So I’m working on a project where I need to validate that the user has entered a correct email address.

I don’t really care if someone sticks in a “fake” email address – to complete registration, the user needs to enter a confirmation code that I send via email, so if they put in a fake address, they never complete registration, and the aborted account signup is eventually purged anyway.  No sweat off my back.

But I do want to catch those few cases where the user makes a legitimate mistake, like mistakenly entering just their name into the email address field.  (Don’t laugh, it happens more often than you’d think.)

One of the biggest mistakes users make when filling out these forms is that they omit the TLD (that’s “Top-Level-Domain,” like .com, or .edu) from the email address.  I assume that it’s mostly new computer users who do this, and I’ve seen it happen often enough that I’m sure these folks just don’t know any better.  So unsophisticated user “billg@microsoft.com” might mistakenly enter only “billg@microsoft”, thinking he did everything correctly.  Then he sits waiting for a confirmation email that never arrives.

I don’t really like fancy email address validation techniques.  They seem so unnecessary.  Programmers like to get all caught up in writing the perfect regular expression that “catches” all cases, and not only is it a complete mess to maintain, but it’s easily circumvented by the end user who types in “fake@fake.com”.  Just use a simple confirmation-email method if you need to verify that the user entered a real email address.  It’s so much better.

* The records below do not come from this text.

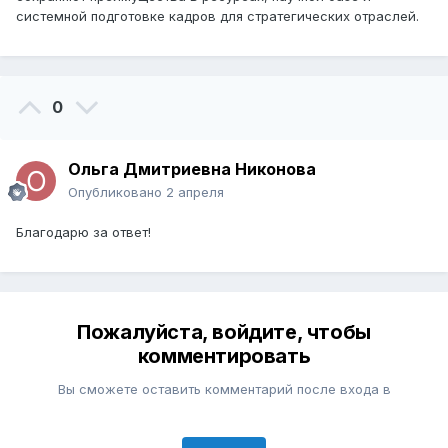
системной подготовке кадров для стратегических отраслей.
0
Ольга Дмитриевна Никонова
Опубликовано
2 апреля
Благодарю за ответ!
Пожалуйста, войдите, чтобы
комментировать
Вы сможете оставить комментарий после входа в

Besides, most of these fancy schemes aren’t even correct, and can be cumbersome for users.  For instance, many websites out there don’t allow the plus character (“+”) in an email address, even though “+” is a perfectly valid character in an email address. The plus is also a tremendously useful character for advanced Gmail users who use it for spam prevention and email filtering.  Right now, as you read this, there’s probably some programmer out there who thinks he did a stellar job of writing an email validation script that rejects all pluses. All he did was create problems.

For these reasons, my preferred method has always been to just check if the entered email address contains an “at” sign (“@”).  If it does, I try to send the email.  If not, I tell the user, “Whoops, you’ve made a mistake.”  This catches most errors.   But not all.  It doesn’t catch the billg@microsoft problem.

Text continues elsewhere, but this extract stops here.